I tried to do a vector of StringViews, but in the end, we want strings, and the change was easier to do here than later.
Comment 26 Megan Gardner 2021-10-13 15:04:32 PDT
Created attachment 441141 [details]
Patch
Comment 27 Chris Dumez 2021-10-13 15:10:40 PDT
Comment on attachment 441141 [details]
Patch

View in context: https://bugs.webkit.org/attachment.cgi?id=441141&action=review

> Source/WebCore/dom/Document.h:1635
> +    void setFragmentDirective(String& fragmentDirective) { m_fragmentDirective = fragmentDirective; }

const String&

> Source/WebCore/dom/FragmentDirectiveParser.cpp:92
> +                continue;

What's the point of this continue statement? Seems like a no-op.

Maybe we could do this logging in the `for (auto token : textDirective.split(','))` loop above to avoid iterating over the tokens again?
Comment 28 Megan Gardner 2021-10-13 15:36:03 PDT
Created attachment 441148 [details]
Patch
Comment 29 Chris Dumez 2021-10-13 15:40:17 PDT
Comment on attachment 441148 [details]
Patch

View in context: https://bugs.webkit.org/attachment.cgi?id=441148&action=review

> Source/WebCore/dom/FragmentDirectiveParser.cpp:82
> +        bool emptyToken = false;

The name is a bit unclear for a boolean. I think it would be nice to rename to containsEmptyToken or similar.
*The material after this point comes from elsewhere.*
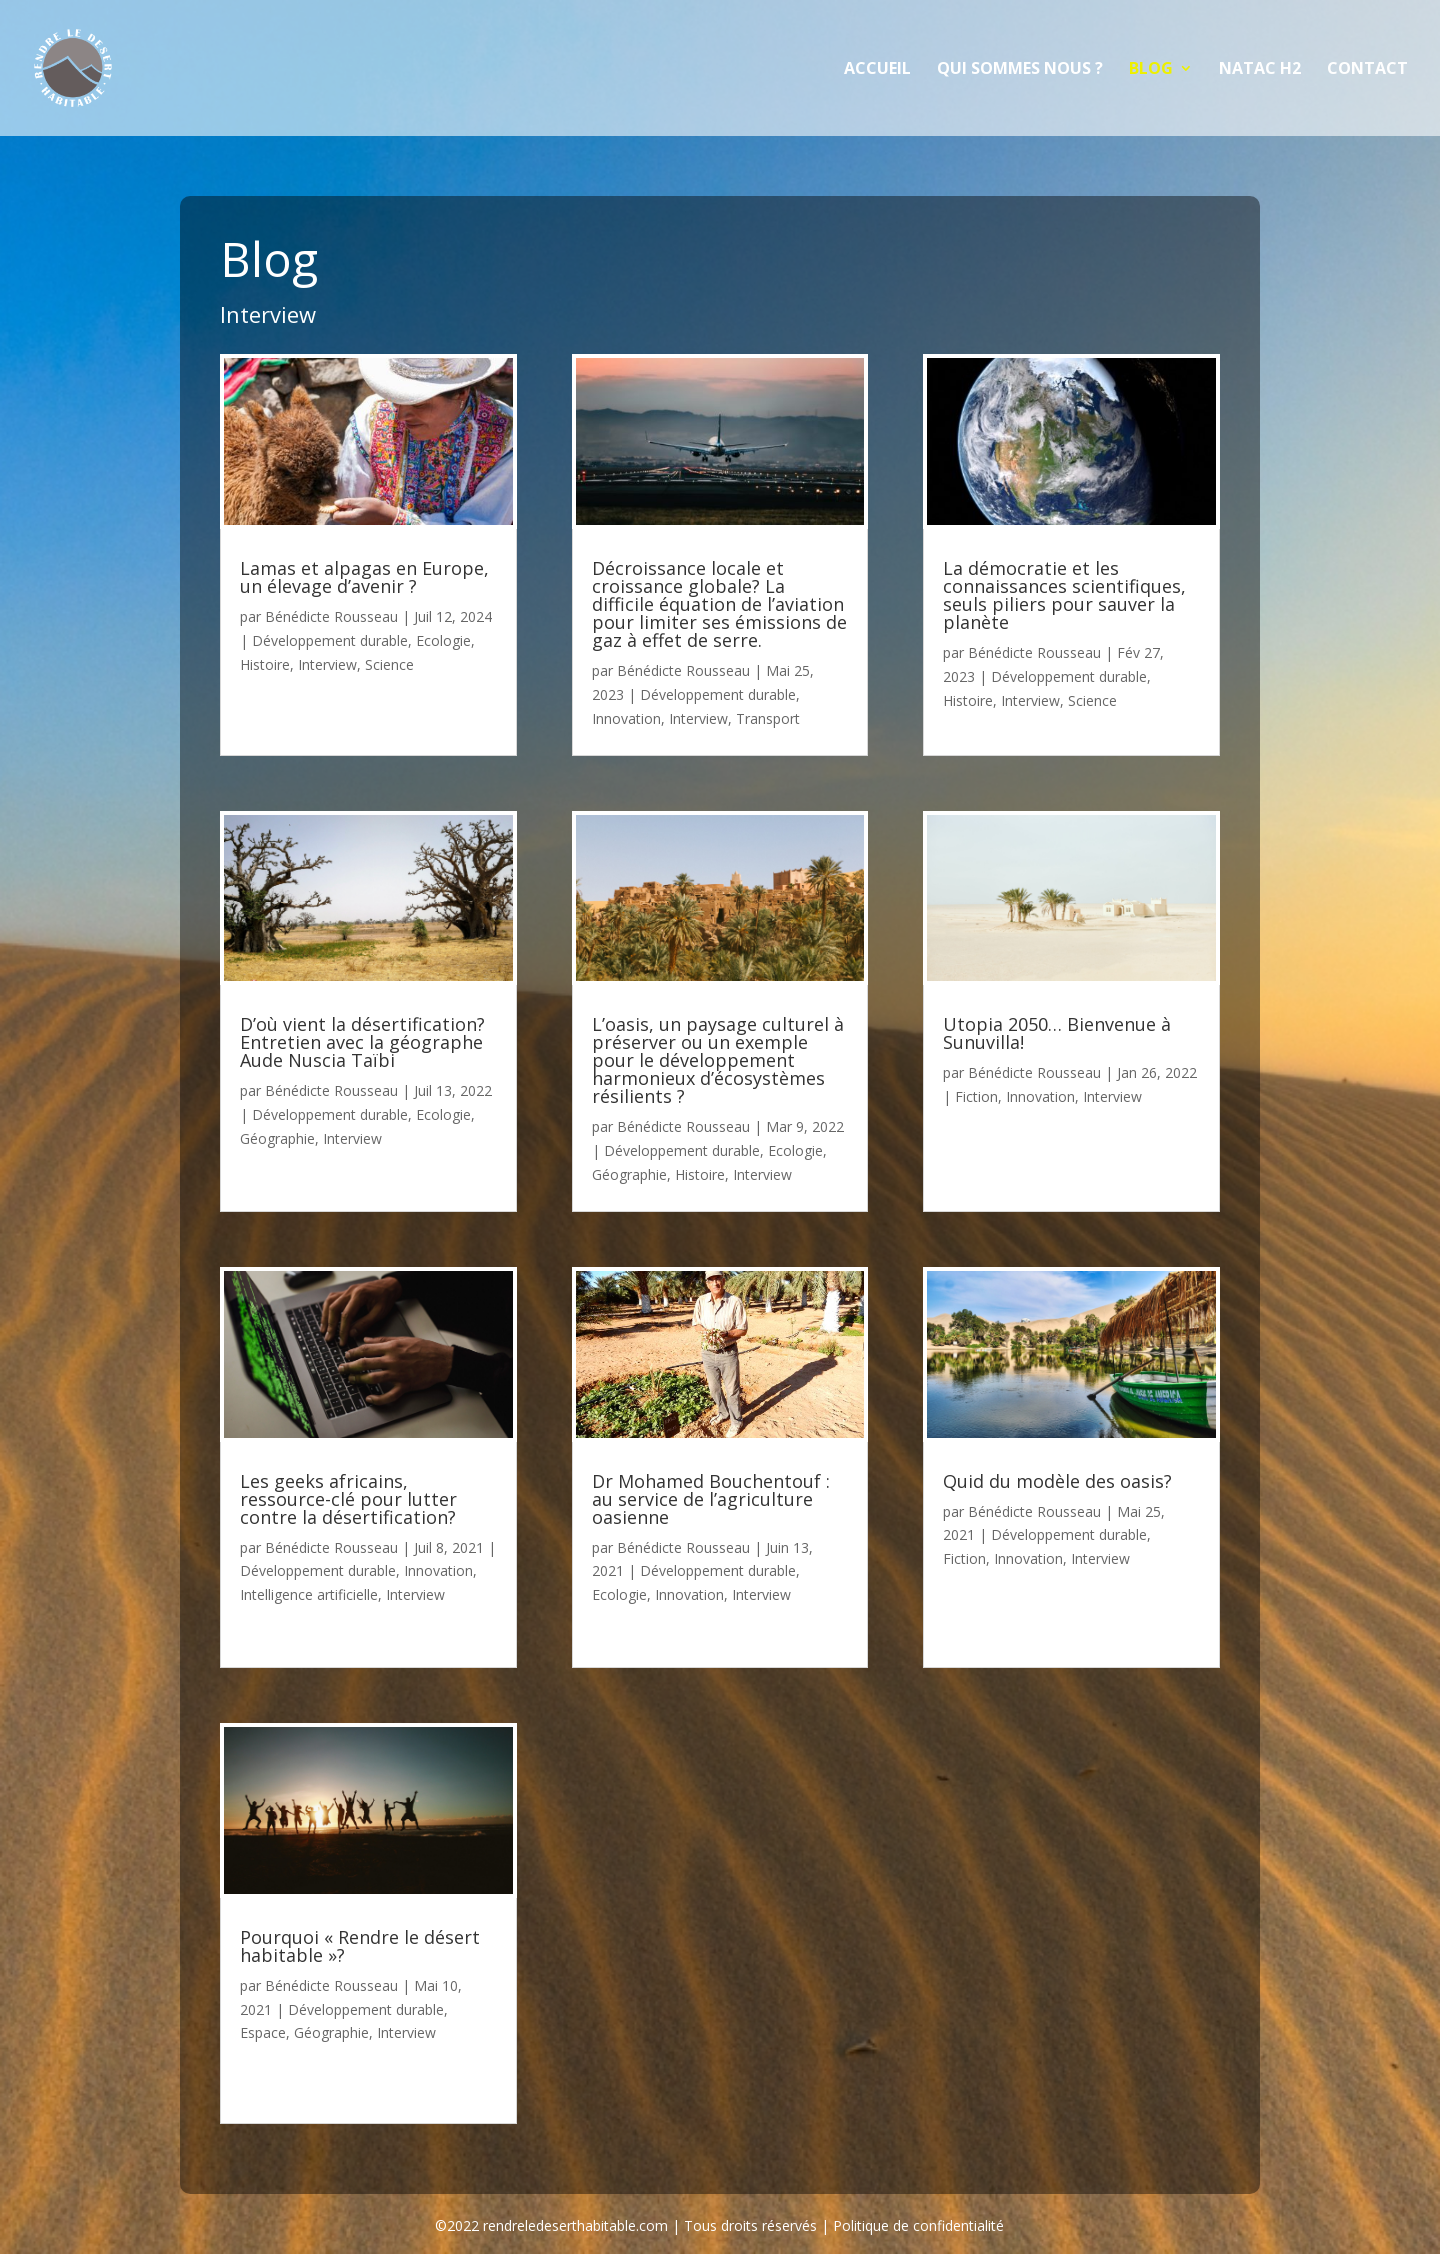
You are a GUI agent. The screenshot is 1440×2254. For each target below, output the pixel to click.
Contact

> Source/WebCore/dom/FragmentDirectiveParser.cpp:128
> +    

Extra blank line.
Comment 30 Chris Dumez 2021-10-13 15:40:41 PDT
Comment on attachment 441148 [details]
Patch

View in context: https://bugs.webkit.org/attachment.cgi?id=441148&action=review

> Source/WTF/ChangeLog:6
> +        Reviewed by NOBODY (OOPS!).

Feel free to put my name in the changelog since I already r+
Comment 31 Megan Gardner 2021-10-13 15:49:29 PDT
Created attachment 441153 [details]
Patch
Comment 32 Alex Christensen 2021-10-13 15:56:58 PDT
Comment on attachment 441153 [details]
Patch

View in context: https://bugs.webkit.org/attachment.cgi?id=441153&action=review

> Source/WebCore/dom/FragmentDirectiveParser.cpp:58
> +    parseFragmentDirective(fragmentDirective);

The return value of this isn't used.  Do you want to check if it returns false and early return, or make it return void?
Comment 33 Megan Gardner 2021-10-13 18:12:00 PDT
Created attachment 441170 [details]
Patch for landing
Comment 34 EWS 2021-10-13 19:12:39 PDT
Committed r284143 (242963@main): <https://commits.webkit.org/242963@main>

All reviewed patches have been landed. Closing bug and clearing flags on attachment 441170 [details].
Comment 35 Radar WebKit Bug Importer 2021-10-13 19:13:17 PDT
<rdar://problem/84228621>
Comment 36 WebKit Commit Bot 2021-10-16 16:00:09 PDT
Re-opened since this is blocked by bug 231870
Comment 37 Tim Horton 2021-10-16 16:35:54 PDT
Reverted r284143 for reason:

Caused a series of assertions in layout tests in EWS

Committed r284326 (243121@main): <https://commits.webkit.org/243121@main>
Comment 38 Tim Horton 2021-10-16 16:43:27 PDT
Reverted the in https://trac.webkit.org/changeset/284326/webkit
I wasn't able to repro the issue from https://bugs.webkit.org/show_bug.cgi?id=231752 locally either, so I didn't manage to fix it, we'll just have to try again; hopefully someone else knows what the assertion is about.
Comment 39 Chris Dumez 2021-10-16 18:52:34 PDT
Comment on attachment 441170 [details]
Patch for landing

View in context: https://bugs.webkit.org/attachment.cgi?id=441170&action=review

> Source/WebCore/dom/FragmentDirectiveParser.cpp:60
> +    m_fragmentDirective = fragmentDirective.toString();

This is wrong. You are allocating a new temporary String and then creating a StringView to that temporary String, since m_fragmentDirective is a StringView. This is very likely what’s causing the crashes.
Comment 40 Chris Dumez 2021-10-16 18:52:35 PDT
Comment on attachment 441170 [details]
Patch for landing

View in context: https://bugs.webkit.org/attachment.cgi?id=441170&action=review

> Source/WebCore/dom/FragmentDirectiveParser.cpp:60
> +    m_fragmentDirective = fragmentDirective.toString();

This is wrong. You are allocating a new temporary String and then creating a StringView to that temporary String, since m_fragmentDirective is a StringView. This is very likely what’s causing the crashes.